We have already established the mediatory role of p53 in the anti-proliferative effects of ORI against the SW620 cells. However, the molecular mechanisms behind these effects (ORI-induced activation of the p53 signal) remain unknown. According to our previous study, BMP7 mediated the anticancer activity of ORI against HCT116 cells (14). In this study, the potential role of ORI in upregulating BMP7 expression and the associations between BMP7 and p53 wre investigated in colon cancer cells. The results of RT-qPCR revealed that ORI upregulated the mRNA level of BMP7 in a concentration-dependent manner in the SW620 cells (Fig. 5A). The results of western blot analysis and cell immunofluorescence detection assays revealed that ORI notably increased the level of BMP7 in the SW620 cells (Fig. 5B and C). Furthermore, the results revealed that either the mRNA or protein expression of BMP7 was detectable in the colon cancer cell lines and FHC cells (normal colon epithelial cell line). Moreover, the endogenous expression of BMP7 was higher in the colon cancer cell lines than that in the FHC cells (Fig. 5D and E). All these results indicate that BMP7 may also be involved in the anticancer activity of ORI in SW620 cells.
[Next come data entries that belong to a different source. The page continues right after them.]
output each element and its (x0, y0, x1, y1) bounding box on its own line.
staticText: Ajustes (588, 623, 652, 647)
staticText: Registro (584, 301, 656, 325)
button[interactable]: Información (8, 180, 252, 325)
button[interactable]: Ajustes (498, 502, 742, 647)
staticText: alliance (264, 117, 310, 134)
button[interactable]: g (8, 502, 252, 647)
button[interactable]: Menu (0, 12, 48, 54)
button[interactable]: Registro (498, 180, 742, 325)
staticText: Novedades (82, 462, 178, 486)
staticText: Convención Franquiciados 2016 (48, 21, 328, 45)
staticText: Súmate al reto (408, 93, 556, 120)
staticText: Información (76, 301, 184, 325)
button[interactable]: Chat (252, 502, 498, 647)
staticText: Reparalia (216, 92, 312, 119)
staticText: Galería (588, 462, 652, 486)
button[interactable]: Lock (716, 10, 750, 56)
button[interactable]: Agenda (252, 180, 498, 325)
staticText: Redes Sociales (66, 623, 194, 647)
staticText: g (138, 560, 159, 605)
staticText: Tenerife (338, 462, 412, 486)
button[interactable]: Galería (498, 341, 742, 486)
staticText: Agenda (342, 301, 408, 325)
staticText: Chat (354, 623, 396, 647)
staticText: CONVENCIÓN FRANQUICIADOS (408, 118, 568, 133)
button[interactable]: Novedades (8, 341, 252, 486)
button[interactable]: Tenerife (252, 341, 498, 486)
The effects of BMP7 on the anticancer activity of ORI were analyzed in SW620 cells. The results of the CCK-8 assay revealed that exogenous BMP7 enhanced the anti-proliferative effects of ORI; however, the BMP7-specific antibody significantly decreased the anti-proliferative effects of ORI on the SW620 cells (Fig. 6A and B). In addition, the results of our in vivo experiments revealed that the weight and size of the tumors in the mice who received a combination of ORI and BMP7 were significantly smaller than those of the mice treated with ORI alone (Fig. 6C–E). The results of H&E-staining also revealed that BMP7 enhanced ORI-induced karyopyknosis. Thus, these data indicate that the anticancer effects of ORI may be partly mediated by the upregulation of BMP7 in SW620 cells.
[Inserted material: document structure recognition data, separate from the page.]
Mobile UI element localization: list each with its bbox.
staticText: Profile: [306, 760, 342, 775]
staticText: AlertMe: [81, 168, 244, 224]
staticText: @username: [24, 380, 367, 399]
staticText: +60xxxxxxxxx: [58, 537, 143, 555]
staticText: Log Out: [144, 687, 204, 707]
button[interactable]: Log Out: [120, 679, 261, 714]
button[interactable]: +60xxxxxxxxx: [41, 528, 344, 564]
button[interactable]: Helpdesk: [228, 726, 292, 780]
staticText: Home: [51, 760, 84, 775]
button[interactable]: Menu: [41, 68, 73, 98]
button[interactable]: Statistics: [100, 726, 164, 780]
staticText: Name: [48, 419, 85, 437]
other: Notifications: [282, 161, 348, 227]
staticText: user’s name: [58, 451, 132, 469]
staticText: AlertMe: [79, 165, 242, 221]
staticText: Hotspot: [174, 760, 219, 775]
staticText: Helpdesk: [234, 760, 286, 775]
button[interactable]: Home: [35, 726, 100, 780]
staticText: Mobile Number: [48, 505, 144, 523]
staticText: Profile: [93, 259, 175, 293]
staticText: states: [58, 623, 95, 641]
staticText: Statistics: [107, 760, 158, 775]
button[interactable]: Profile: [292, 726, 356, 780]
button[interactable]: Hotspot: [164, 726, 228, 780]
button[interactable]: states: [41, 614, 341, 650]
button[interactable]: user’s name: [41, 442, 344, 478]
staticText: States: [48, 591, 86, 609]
BMP7 exerts its physiological function through the BMP/Smad pathway (canonical BMP/Smad pathway) or non-canonical BMP/Smad pathway (24). The ORI-induced upregulation of BMP7 may thus mediate the anticancer activity of ORI in colon cancer cells. Therefore, in this study, we hypothesized that ORI may affect the canonical or non-canonical BMP/Smad signaling pathway. The results of western blot analysis did not reveal any substantial effect of ORI on the levels of Smad1/5/8 or phosphorylated Smad1/5/8 in the SW620 cells; however, ORI markedly increased the level of phosphorylated p38 in the SW620 cells without any apparent effect on the level of total p38 (Fig. 7A). We also investigated the effects of p38 on the p53 signal in SW620 cells. We employed a p38 specific inhibitor (SB203580, 7 μg/ml) and found that the inhibition of p38 markedly attenuated the promoting effects of ORI on the levels of p53 and p-p53 (Fig. 7B). These data suggest that ORI exerts its anticancer effects through p38 to trigger the p53 signal in SW620 cells.

In this study, we found that ORI can upregulate BMP7 and the p53 signal in SW620 cells and activate p38, but cannot trigger the BMP/Smad signal in SW620 cells. Thus, we hypothesized that ORI may affect the activation of the p53 signal by activating p38. The results of western blot analysis indicated that BMP7 overexpression further increased the levels of p38 and p53 induced by ORI (Fig. 8A). However, the use of a specific antibody to BMP7 almost eliminated the promoting effects of ORI on the activation of p38 and p53 (Fig. 8B). These data suggest that BMP7 mediates the anticancer effects of ORI by activating p38 and p53 successively in SW620 cells.